"Em 1974, Mwepu Ilunga saiu da sua barreira para chutar uma bola que estava ser preparada para um livre. O momento que então foi visto como amadorismo é agora entendido como exemplo clássico de racismo
O jogo entre Brasil e Zaire (agora República Democrática do Congo), da última jornada da fase de grupos do Mundial 1974 na Alemanha, não parece ter muita história à primeira vista. Foi uma vitória fácil dos campeões em título frente a uma equipa que em duas partidas tinha 11 golos sofridos e zero marcados. Valeu mesmo um certo lance de bola parada para que este jogo não caia no esquecimento. Obra e graça de Mwepu Ilunga.
O defesa direito fazia parte da barreira que os seus colegas estavam a formar para se opôr a um livre a favor do Brasil quando, sem que nada o fizesse prever, decide sair da formação a correr para dar um chuto na bola. Perante a surpresa dos adversários e do próprio árbitro (que lhe deu um amarelo com cara de quem não sabia muito bem o que fazer), o lance visto sem contexto parece algo saído dos apanhados, de alguém que achava que estava a cumprir as regras. Mandar a bola para longe e pronto, livre resolvido. "Um momento bizarro de ignorância africana", como o descreveu então o comentador da BBC, John Motson.

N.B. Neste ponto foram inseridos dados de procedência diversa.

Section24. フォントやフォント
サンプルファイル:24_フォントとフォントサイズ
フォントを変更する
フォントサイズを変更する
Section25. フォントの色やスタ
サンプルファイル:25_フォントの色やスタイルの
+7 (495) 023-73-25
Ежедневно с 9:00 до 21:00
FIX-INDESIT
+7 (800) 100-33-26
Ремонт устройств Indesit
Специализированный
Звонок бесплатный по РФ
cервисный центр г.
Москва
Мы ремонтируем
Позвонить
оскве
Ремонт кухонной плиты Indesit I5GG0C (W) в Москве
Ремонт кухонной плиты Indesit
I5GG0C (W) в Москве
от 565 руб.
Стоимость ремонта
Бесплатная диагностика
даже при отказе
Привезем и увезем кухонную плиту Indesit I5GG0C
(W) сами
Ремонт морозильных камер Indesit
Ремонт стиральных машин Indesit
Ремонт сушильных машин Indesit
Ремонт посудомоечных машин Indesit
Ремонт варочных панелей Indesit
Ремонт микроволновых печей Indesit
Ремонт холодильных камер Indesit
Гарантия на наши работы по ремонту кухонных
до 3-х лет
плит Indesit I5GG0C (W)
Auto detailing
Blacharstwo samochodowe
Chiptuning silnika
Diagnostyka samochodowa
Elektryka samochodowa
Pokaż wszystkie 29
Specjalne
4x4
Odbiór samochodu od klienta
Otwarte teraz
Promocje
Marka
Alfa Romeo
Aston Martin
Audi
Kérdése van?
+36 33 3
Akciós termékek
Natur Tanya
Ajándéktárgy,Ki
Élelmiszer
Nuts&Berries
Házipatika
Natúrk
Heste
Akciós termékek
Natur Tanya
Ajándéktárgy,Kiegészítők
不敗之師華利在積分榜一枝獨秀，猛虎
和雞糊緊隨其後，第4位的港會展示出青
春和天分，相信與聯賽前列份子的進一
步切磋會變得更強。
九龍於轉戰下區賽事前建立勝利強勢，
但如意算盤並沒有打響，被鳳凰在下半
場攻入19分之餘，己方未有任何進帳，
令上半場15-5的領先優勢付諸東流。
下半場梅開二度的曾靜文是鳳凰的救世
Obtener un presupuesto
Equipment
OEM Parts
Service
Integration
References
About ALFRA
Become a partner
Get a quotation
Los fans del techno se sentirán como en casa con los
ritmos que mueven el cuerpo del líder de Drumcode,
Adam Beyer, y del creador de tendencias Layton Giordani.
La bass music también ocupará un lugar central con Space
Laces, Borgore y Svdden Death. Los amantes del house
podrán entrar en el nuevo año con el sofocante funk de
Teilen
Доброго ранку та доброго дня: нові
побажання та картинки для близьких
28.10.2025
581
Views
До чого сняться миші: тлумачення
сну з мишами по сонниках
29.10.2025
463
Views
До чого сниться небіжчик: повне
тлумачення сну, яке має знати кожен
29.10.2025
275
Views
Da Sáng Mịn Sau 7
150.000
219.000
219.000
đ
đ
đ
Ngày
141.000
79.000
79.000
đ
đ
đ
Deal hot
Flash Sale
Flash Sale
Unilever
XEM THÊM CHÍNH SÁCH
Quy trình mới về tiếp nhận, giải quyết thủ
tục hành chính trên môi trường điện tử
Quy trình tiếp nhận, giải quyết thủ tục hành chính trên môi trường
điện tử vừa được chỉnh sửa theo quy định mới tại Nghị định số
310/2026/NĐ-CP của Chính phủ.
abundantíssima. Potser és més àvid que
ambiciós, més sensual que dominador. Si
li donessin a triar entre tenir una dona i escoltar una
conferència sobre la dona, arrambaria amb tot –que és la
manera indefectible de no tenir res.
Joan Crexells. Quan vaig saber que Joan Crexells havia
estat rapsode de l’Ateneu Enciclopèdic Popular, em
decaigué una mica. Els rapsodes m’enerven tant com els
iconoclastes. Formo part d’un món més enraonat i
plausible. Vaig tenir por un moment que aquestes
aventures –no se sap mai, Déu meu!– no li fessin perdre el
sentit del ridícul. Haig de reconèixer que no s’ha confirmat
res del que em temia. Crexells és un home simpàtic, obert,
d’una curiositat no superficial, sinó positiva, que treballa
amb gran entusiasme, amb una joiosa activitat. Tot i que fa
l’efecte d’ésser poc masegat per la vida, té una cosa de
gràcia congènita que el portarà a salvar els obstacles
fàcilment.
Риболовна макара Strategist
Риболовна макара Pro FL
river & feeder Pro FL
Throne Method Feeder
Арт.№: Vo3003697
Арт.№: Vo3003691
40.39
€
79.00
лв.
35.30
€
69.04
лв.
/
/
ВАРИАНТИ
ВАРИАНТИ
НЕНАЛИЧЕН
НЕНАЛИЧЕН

Só que não é bem assim. Primeiro, porque qualquer análise além do estereótipo poderia deduzir que um jogador experiente que fazia parte da equipa vencedora da Taça das Nações Africanas, e com muitos encontros internacionais pelo caminho, saberia as mais elementares regras do jogo. E, segundo, porque se tratou de um ato calculado de protesto, além da caricatura fácil.
O Zaire vivia então sob a liderança de Mobutu Sese Seko, um dos ditadores mais megalómanos e sanguinários que o continente africano viu, o que não será dizer pouco. O seu anti-comunismo valeu-lhe o apoio financeiro dos EUA, que serviu sobretudo para enriquecer os bolsos e pagar projectos de vaidade. Um deles foi a seleção nacional de futebol que beneficiou do seu interesse e foi a primeira equipa da África subsariana a chegar a um Mundial. Os jogadores foram inclusivamente convidados para o palácio do presidente, que ofereceu a cada um Volkswagen e uma casa. Nada mais que um incentivo desinteressado para garantir uma boa performance.
Apesar de não ter seguido com a equipa, Mobutu mandou um gigante séquito para a Alemanha para garantir que tudo corria pelo melhor. No primeiro jogo, a derrota por 2-0 contra a Escócia não reflectiu na totalidade uma boa performance dos africanos, que deu alguma esperança para o jogo seguinte com a Jugoslávia. Só que os gastos sem controlo por parte do regime fizeram com que os jogadores descobrissem que não iam receber pela participação.
Seguiu-se uma ameaça de greve, com rumores de que a própria FIFA terá oferecido dinheiro para que houvesse jogo. Que aconteceu, com os atletas desgastados e desinteressados a saírem vergados a uma humilhante derrota por 9-0.
A equipa terá sido ameaçada por guardas armados para não perder por mais de quatro no jogo seguinte com o Brasil. Caso contrário, não podiam voltar ao seu país. É então que entra em cena Mwepu Ilunga. Ao invés do amadorismo com que o caso foi pintado, o seu sprint foi descrito pelo próprio ao mesmo tempo como um ato de protesto contra a falta de pagamento e como tentativa de desconcentrar os brasileiros. "A maioria dos brasileiros e do público achou que foi algo hilariante, amador. Apeteceu-me amaldiçoá-los a todos, não sabiam a pressão que viviamos."
"Só" perderam por três mas, no regresso, perderam todas as regalias, com a maior parte dos jogadores a viver na miséria o resto das suas vidas. De um estereótipo para a rebelião, a linha é muito fina."